**Exercise goal**
Quote every line of the data below as it stands, omitting pictures.

**Data supplied**
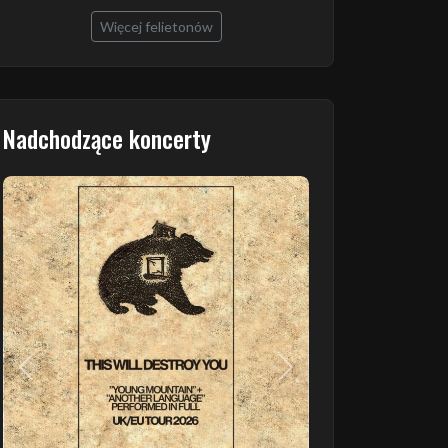
Więcej felietonów
Nadchodzące koncerty
Poprzedni
Następny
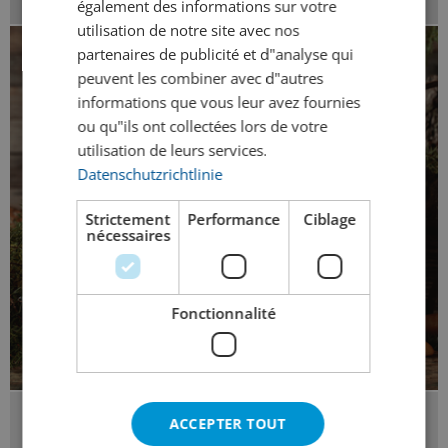
également des informations sur votre
utilisation de notre site avec nos
partenaires de publicité et d"analyse qui
peuvent les combiner avec d"autres
informations que vous leur avez fournies
ou qu"ils ont collectées lors de votre
utilisation de leurs services.
Datenschutzrichtlinie
Strictement
Performance
Ciblage
nécessaires
Fonctionnalité
Spiritueux-Type
ACCEPTER TOUT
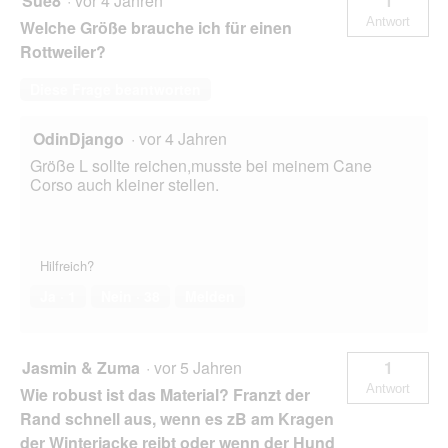
Sue8
·
vor 4 Jahren
1
Antwort
Welche Größe brauche ich für einen
Rottweiler?
Diese Frage beantworten
OdinDjango
·
vor 4 Jahren
Größe L sollte reichen,musste bei meinem Cane
Corso auch kleiner stellen.
Hilfreich?
Ja ·
1
Nein ·
38
Melden
Jasmin & Zuma
·
vor 5 Jahren
1
Antwort
Wie robust ist das Material? Franzt der
Rand schnell aus, wenn es zB am Kragen
der Winterjacke reibt oder wenn der Hund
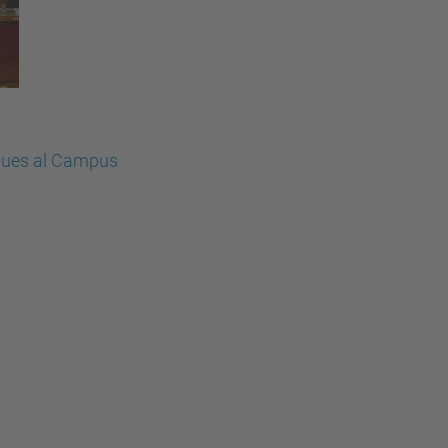
iques al Campus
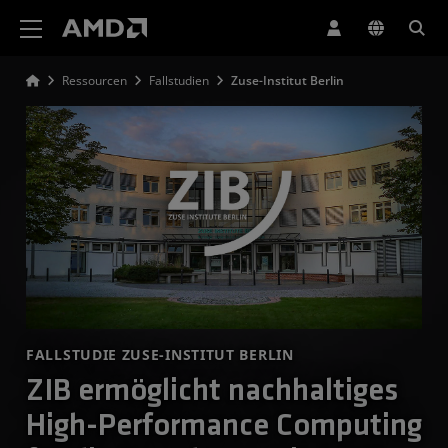
Erklärung zur Barrierefreiheit auf der AMD Website
Ressourcen
Fallstudien
Zuse-Institut Berlin
FALLSTUDIE ZUSE-INSTITUT BERLIN
ZIB ermöglicht nachhaltiges
High-Performance Computing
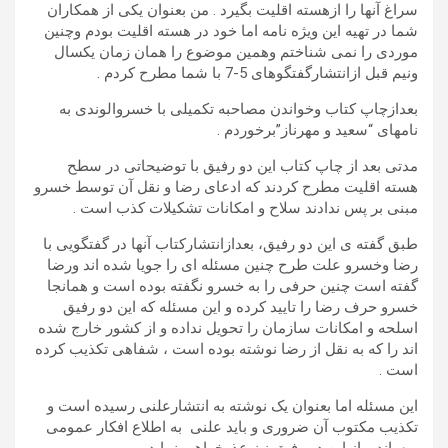
سراغ آنها را ازهسته اقلیت بگیرد . من بعنوان یکی از همکاران
شما در تهیه این ویژه نامه اما خود در هسته اقلیت بودم وچنین
موردی را نمی شناختم وهمین موضوع را همان زمان یکسال
ونیم قبل ازانتشارگفتگوهای 5-7 با شما مطرح کردم .
بعدازچاپ کتاب وخواندن مصاحبه تکمیلی با خسروالوندی به
نامهای “سعید و مهرناز”برخوردم .
مدتی بعد از چاپ کتاب این دو رفیق با توضیحاتی در سطح
هسته اقلیت مطرح کردند که ادعای رضا و نقل آن توسط خسرو
مبنی بر پس ندادند سلاح و امکانات تشکیلات کذب است .
طبق گفته ی این دو رفیق، بعدازانتشارکتاب آنها در گفتگویی با
رضا وخسرو علت طرح چنین مسئله ای را جویا شده اند ورضا
گفته است چنین حرفی را به خسرو نگفته بوده است و همانجا
خسرو حرف رضا را تایید کرده و این مسئله که این دو رفیق
اسلحه و امکانات سازمان را تحویل نداده و از کشور خارج شده
اند را که به نقل از رضا نوشته بوده است ، شفاهی تکذیب کرده
است .
این مسئله اما بعنوان یک نوشته به انتشارعلنی رسیده است و
تکذیب مکتوب آن ضروری و باید علنی به اطلاع افکار عمومی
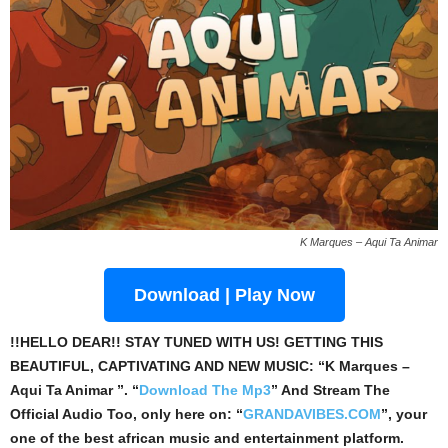
K Marques – Aqui Ta Animar
Download | Play Now
!!HELLO DEAR!! STAY TUNED WITH US! GETTING THIS
BEAUTIFUL, CAPTIVATING AND NEW MUSIC: “K Marques –
Aqui Ta Animar ”. “
Download The Mp3
”
And Stream The
Official Audio Too, only here on: “
GRANDAVIBES.COM
”, your
one of the best african music and entertainment platform.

**Answer**
Więcej felietonów
Nadchodzące koncerty
Poprzedni
Następny
également des informations sur votre
utilisation de notre site avec nos
partenaires de publicité et d"analyse qui
peuvent les combiner avec d"autres
informations que vous leur avez fournies
ou qu"ils ont collectées lors de votre
utilisation de leurs services.
Datenschutzrichtlinie
Strictement
Performance
Ciblage
nécessaires
Fonctionnalité
Spiritueux-Type
ACCEPTER TOUT
Sue8
·
vor 4 Jahren
1
Antwort
Welche Größe brauche ich für einen
Rottweiler?
Diese Frage beantworten
OdinDjango
·
vor 4 Jahren
Größe L sollte reichen,musste bei meinem Cane
Corso auch kleiner stellen.
Hilfreich?
Ja ·
1
Nein ·
38
Melden
Jasmin & Zuma
·
vor 5 Jahren
1
Antwort
Wie robust ist das Material? Franzt der
Rand schnell aus, wenn es zB am Kragen
der Winterjacke reibt oder wenn der Hund
iques al Campus
Erklärung zur Barrierefreiheit auf der AMD Website
Ressourcen
Fallstudien
Zuse-Institut Berlin
FALLSTUDIE ZUSE-INSTITUT BERLIN
ZIB ermöglicht nachhaltiges
High-Performance Computing
سراغ آنها را ازهسته اقلیت بگیرد . من بعنوان یکی از همکاران
شما در تهیه این ویژه نامه اما خود در هسته اقلیت بودم وچنین
موردی را نمی شناختم وهمین موضوع را همان زمان یکسال
ونیم قبل ازانتشارگفتگوهای 5-7 با شما مطرح کردم .
بعدازچاپ کتاب وخواندن مصاحبه تکمیلی با خسروالوندی به
نامهای “سعید و مهرناز”برخوردم .
مدتی بعد از چاپ کتاب این دو رفیق با توضیحاتی در سطح
هسته اقلیت مطرح کردند که ادعای رضا و نقل آن توسط خسرو
مبنی بر پس ندادند سلاح و امکانات تشکیلات کذب است .
طبق گفته ی این دو رفیق، بعدازانتشارکتاب آنها در گفتگویی با
رضا وخسرو علت طرح چنین مسئله ای را جویا شده اند ورضا
گفته است چنین حرفی را به خسرو نگفته بوده است و همانجا
خسرو حرف رضا را تایید کرده و این مسئله که این دو رفیق
اسلحه و امکانات سازمان را تحویل نداده و از کشور خارج شده
اند را که به نقل از رضا نوشته بوده است ، شفاهی تکذیب کرده
است .
این مسئله اما بعنوان یک نوشته به انتشارعلنی رسیده است و
تکذیب مکتوب آن ضروری و باید علنی به اطلاع افکار عمومی
K Marques – Aqui Ta Animar
Download | Play Now
!!HELLO DEAR!! STAY TUNED WITH US! GETTING THIS
BEAUTIFUL, CAPTIVATING AND NEW MUSIC: “K Marques –
Aqui Ta Animar ”. “
Download The Mp3
”
And Stream The
Official Audio Too, only here on: “
GRANDAVIBES.COM
”, your
one of the best african music and entertainment platform.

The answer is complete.